Ни он, ни она не помнили того момента, когда их ноги оттолкнулись от песчаного дна. Просто тела сплелись, и стало невозможно стоять, потому что нельзя стоять, когда летишь… Прикипала кожа к коже, кровь вместе с серебряными брызгами пены растворялась в океане, и он принимал жертву, ласково раскачивая их на своих бирюзовых ладонях, и два тела кружились в водовороте из серебра и песка, тайны и истины, найдя друг друга и уже не в силах друг от друга оторваться.
Истина горела нестерпимым огнем под веками, и они открывали глаза, только чтобы убедиться: я здесь, я рядом, я — это ты.
И когда океан взорвался мириадами брызг-звезд, когда небо утонуло в голубых глазах, а солнце засияло изумрудом в глазах зеленых, когда все встало на свои места и оказалось совсем иным, но зато бесконечно правильным — тогда, поникнув на широком плече своего первого и единственного (почему-то она в этом не сомневалась) мужчины, Конни прошептала, сцеловывая соленые брызги с кожи Дика:
— Господи, как же это просто…
Он не стал ее переспрашивать. Ему смутно казалось, что он все понял.
Они лежали в тени прибрежных кустарников. Два первых человека на Земле. Нагие и единственные.
Как Дик и предсказывал, зелень оживала. Отряхивала песок, расправляла помятые ветки, курчавилась, выбрызгивала яркие цветы…
Алые и кремовые лепестки опадали на грудь Конни, и она улыбалась, не открывая глаз, тихой щекотке. Все было правильно и так хорошо, что лучше и не бывает.

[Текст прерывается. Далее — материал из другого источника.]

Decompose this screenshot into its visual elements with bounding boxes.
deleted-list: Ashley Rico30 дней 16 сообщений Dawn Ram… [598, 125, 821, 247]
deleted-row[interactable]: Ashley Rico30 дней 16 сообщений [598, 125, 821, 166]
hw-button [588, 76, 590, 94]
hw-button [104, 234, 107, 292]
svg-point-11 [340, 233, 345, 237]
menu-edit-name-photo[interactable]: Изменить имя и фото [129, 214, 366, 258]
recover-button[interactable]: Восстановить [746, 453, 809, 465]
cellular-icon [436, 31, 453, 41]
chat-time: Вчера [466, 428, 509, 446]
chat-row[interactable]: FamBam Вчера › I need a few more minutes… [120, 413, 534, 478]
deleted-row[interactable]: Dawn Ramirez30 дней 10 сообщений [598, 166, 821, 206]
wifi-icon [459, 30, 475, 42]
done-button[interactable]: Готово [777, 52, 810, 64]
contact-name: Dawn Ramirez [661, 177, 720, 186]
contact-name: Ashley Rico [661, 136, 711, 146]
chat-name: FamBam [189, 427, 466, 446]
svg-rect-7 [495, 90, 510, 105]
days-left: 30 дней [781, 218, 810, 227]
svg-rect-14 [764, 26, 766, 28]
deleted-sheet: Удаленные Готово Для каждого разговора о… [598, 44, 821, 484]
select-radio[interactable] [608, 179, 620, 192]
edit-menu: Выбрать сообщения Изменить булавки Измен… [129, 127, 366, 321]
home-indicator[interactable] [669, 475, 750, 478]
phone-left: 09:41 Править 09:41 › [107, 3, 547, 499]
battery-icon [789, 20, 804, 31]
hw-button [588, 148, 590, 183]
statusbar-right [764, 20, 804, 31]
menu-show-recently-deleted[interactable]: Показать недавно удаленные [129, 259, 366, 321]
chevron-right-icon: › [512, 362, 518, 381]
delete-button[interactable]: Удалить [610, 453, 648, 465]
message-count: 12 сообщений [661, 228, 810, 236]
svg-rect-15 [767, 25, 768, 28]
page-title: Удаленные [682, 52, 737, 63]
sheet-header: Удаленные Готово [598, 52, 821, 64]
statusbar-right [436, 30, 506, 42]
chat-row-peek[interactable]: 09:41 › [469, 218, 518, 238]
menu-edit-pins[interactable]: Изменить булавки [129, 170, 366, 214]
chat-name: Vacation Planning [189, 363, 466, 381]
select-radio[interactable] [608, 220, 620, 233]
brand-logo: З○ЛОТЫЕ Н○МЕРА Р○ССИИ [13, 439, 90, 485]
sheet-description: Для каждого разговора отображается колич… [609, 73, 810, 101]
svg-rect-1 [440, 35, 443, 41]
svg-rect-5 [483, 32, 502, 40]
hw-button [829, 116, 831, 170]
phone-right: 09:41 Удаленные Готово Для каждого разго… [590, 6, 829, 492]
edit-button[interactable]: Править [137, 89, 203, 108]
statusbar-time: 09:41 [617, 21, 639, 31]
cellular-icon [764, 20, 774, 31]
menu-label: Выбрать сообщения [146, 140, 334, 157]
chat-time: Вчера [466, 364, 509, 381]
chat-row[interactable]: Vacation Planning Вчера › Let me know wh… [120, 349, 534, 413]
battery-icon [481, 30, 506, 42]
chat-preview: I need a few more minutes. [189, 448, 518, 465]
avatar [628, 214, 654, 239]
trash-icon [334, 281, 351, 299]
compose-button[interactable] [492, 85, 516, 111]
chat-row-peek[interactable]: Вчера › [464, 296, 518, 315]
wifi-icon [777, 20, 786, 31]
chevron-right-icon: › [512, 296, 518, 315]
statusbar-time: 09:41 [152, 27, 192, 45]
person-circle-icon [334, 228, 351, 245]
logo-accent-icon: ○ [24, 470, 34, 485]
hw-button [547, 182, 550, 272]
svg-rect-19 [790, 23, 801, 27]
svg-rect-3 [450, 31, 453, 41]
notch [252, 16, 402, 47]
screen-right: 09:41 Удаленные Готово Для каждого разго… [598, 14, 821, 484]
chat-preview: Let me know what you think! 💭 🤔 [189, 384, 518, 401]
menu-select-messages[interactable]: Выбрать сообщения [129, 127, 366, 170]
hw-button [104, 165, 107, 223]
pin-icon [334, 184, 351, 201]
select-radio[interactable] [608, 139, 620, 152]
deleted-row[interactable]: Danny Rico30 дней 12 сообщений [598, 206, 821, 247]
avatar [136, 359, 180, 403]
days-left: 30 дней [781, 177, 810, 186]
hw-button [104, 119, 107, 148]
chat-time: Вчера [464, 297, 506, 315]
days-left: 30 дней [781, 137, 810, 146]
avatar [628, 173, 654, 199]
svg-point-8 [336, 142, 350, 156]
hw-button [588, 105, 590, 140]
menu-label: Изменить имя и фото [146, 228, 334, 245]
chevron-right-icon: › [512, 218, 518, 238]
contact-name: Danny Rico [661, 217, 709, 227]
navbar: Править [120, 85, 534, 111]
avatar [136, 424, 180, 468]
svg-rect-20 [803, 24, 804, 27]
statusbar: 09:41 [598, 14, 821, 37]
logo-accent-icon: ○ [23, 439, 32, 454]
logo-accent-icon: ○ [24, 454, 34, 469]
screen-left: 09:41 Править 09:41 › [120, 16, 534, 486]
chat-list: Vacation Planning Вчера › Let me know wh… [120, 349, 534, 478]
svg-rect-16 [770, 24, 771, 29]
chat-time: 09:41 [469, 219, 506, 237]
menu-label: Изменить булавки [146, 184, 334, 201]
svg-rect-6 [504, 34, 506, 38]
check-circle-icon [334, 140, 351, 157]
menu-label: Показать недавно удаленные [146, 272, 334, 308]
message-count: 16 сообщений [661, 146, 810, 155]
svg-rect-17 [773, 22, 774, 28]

Дик лежал рядом и осторожно насыпал дорожку белого песка на кожу Конни, лишь чуть более темную, чем сам песок. Ключицы… грудь… плоский нежный живот… косточки бедер…
Дик Джордан мучительно переживал происходящее. Впервые в жизни он узнал, что от счастья бывает больно. В груди, там, где сердце.
Он знал женщин, то есть он был уверен, что знал их. Среди них даже попадались вполне приличные, почти невинные, во всяком случае, не особенно искушенные девицы. С такими ему было скучновато, но поскольку его романы все равно никогда не длились дольше недели, то ничего, сходило и это.
Конни была абсолютно невинна, совершенно неопытна и… дьявольски соблазнительна. Дик умирал от счастья, глядя на алебастрово-белое тело девушки, осторожно касался кончиками пальцев гладкой горячей кожи, иногда склонялся к ней губами — и млел от счастья.
И еще, в кои веки все его естество тревожно и требовательно кричало: «Мое!» Это моя женщина! Это мне принадлежит изгиб бедра, длинные стройные ноги, маленькая грудь с розовыми бутонами сосков, медовая буря волос, разметавшихся по песку, черные стрелы ресниц, туманная полуулыбка, румянец, раскинутые руки-птицы — мое! Для меня!
Дик впервые чувствовал привязанность к конкретному человеку, впервые сам желал, чтобы женщина осталась с ним… навсегда?
Он поднялся на ноги легким, упругим движением, не удержался, еще раз взглянул на нее. Странно — совсем нагая, раскинувшаяся на песке, она не была бесстыдной. Она была естественной. Как небо, как океан, как цветы.
Конни приоткрыла глаза и обожгла его таким взглядом, что у Дика слегка ослабли колени.
— Ты куда?
— Я пойду… Поищу поесть. И вообще, надо бы осмотреться.
— Я с тобой.
— Нет. Лежи, отдыхай. Я хочу вернуться — а ты меня ждешь.
— А я одна боюсь.
— Ты ничего не боишься, моя смелая. Ты даже шторма не испугалась.
— Ого, как испугалась.
— Ты не орала, не металась…
— И висела у тебя на шее мертвым грузом.
— Зато смирно и дисциплинированно.
— Дик…
— Что, светлая?
— Что со мной происходит?
Он опустился на колени рядом с ней, медленно провел рукой по щеке, по груди, по животу… Властно. Горячо. Уверенно.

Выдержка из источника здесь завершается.